_How to complete this task_
Leave out pictures; repeat exactly the lines from the "Find all labels, buttons, inputs, and" line through the last of the data below.

Document understanding data:
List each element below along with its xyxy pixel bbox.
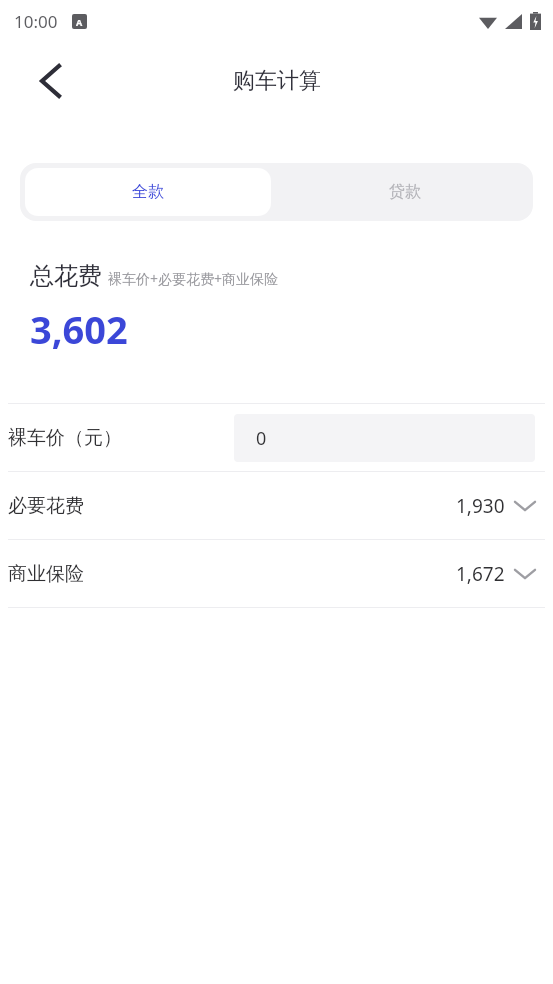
staticText: 全款	[132, 182, 164, 202]
button[interactable]: 全款	[25, 168, 271, 216]
staticText: 10:00	[14, 10, 58, 33]
staticText: 贷款	[389, 182, 421, 202]
button[interactable]: 裸车价（元）	[0, 404, 553, 471]
staticText: 商业保险	[8, 562, 84, 586]
staticText: 3,602	[30, 303, 128, 355]
staticText: 购车计算	[233, 67, 321, 95]
button[interactable]: 必要花费	[0, 472, 553, 539]
button[interactable]: Back	[22, 53, 78, 109]
staticText: 必要花费	[8, 494, 84, 518]
staticText: 1,672	[456, 561, 505, 587]
staticText: 裸车价+必要花费+商业保险	[108, 269, 279, 288]
button[interactable]: 商业保险	[0, 540, 553, 607]
staticText: 1,930	[456, 493, 505, 519]
staticText: 0	[256, 426, 267, 451]
staticText: 裸车价（元）	[8, 426, 122, 450]
button[interactable]: 贷款	[276, 163, 533, 221]
staticText: 总花费	[30, 261, 102, 291]
staticText: A	[76, 16, 83, 28]
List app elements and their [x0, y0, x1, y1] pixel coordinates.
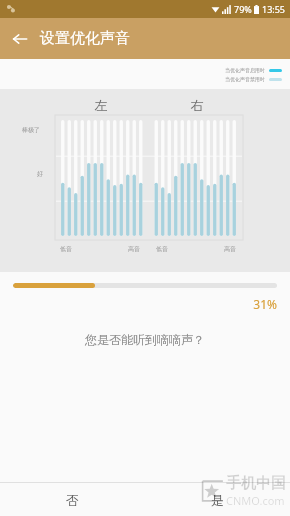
staticText: 左 — [55, 97, 147, 113]
staticText: 手机中国 — [226, 474, 286, 493]
staticText: 低音 — [60, 245, 72, 253]
staticText: 当优化声音启用时 — [225, 67, 265, 73]
staticText: 右 — [151, 97, 243, 113]
staticText: 高音 — [128, 245, 140, 253]
button[interactable]: 是 — [145, 483, 290, 516]
staticText: 低音 — [156, 245, 168, 253]
staticText: 79% — [234, 3, 252, 15]
staticText: 棒极了 — [22, 126, 40, 134]
staticText: 您是否能听到嘀嘀声？ — [0, 332, 290, 347]
staticText: 否 — [66, 492, 79, 508]
staticText: 好 — [37, 170, 43, 178]
button[interactable]: Back — [0, 19, 40, 59]
button[interactable]: 否 — [0, 483, 145, 516]
staticText: 31% — [13, 296, 277, 312]
staticText: 13:55 — [262, 3, 286, 15]
staticText: 高音 — [224, 245, 236, 253]
staticText: 当优化声音禁用时 — [225, 76, 265, 82]
staticText: CNMO.com — [226, 493, 285, 508]
staticText: 是 — [211, 492, 224, 508]
staticText: 设置优化声音 — [40, 29, 130, 48]
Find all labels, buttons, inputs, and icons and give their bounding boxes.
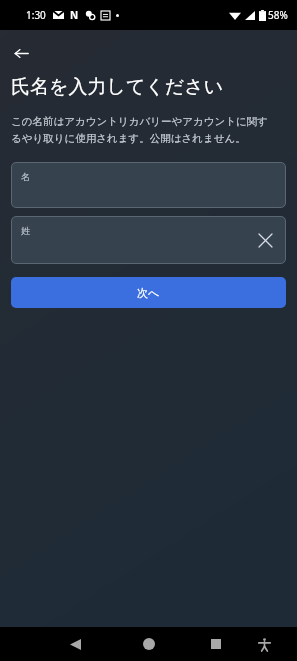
staticText: N — [70, 8, 79, 22]
button[interactable]: Clear text — [254, 229, 276, 251]
button[interactable]: Home — [134, 629, 164, 659]
staticText: 氏名を入力してください — [11, 75, 224, 99]
button[interactable]: Recent apps — [201, 629, 231, 659]
button[interactable]: Back — [60, 629, 90, 659]
staticText: 姓 — [21, 225, 30, 236]
button[interactable]: 次へ — [11, 277, 286, 308]
staticText: この名前はアカウントリカバリーやアカウントに関す るやり取りに使用されます。公開… — [11, 115, 268, 145]
staticText: 58% — [268, 8, 288, 22]
staticText: 次へ — [137, 286, 160, 300]
button[interactable]: 姓 — [11, 216, 286, 264]
staticText: 1:30 — [26, 8, 46, 22]
button[interactable]: Accessibility — [250, 630, 278, 658]
button[interactable]: 名 — [11, 162, 286, 208]
staticText: 名 — [21, 171, 30, 182]
button[interactable]: Back — [7, 39, 35, 67]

_Output for this task_
Find all labels, buttons, inputs, and icons and give their bounding boxes.
staticText: N — [70, 8, 79, 22]
button[interactable]: Clear text — [254, 229, 276, 251]
button[interactable]: Home — [134, 629, 164, 659]
staticText: 氏名を入力してください — [11, 75, 224, 99]
button[interactable]: Recent apps — [201, 629, 231, 659]
button[interactable]: Back — [60, 629, 90, 659]
staticText: 姓 — [21, 225, 30, 236]
button[interactable]: 次へ — [11, 277, 286, 308]
staticText: この名前はアカウントリカバリーやアカウントに関す るやり取りに使用されます。公開… — [11, 115, 268, 145]
staticText: 58% — [268, 8, 288, 22]
staticText: 次へ — [137, 286, 160, 300]
button[interactable]: 姓 — [11, 216, 286, 264]
staticText: 1:30 — [26, 8, 46, 22]
button[interactable]: Accessibility — [250, 630, 278, 658]
button[interactable]: 名 — [11, 162, 286, 208]
staticText: 名 — [21, 171, 30, 182]
button[interactable]: Back — [7, 39, 35, 67]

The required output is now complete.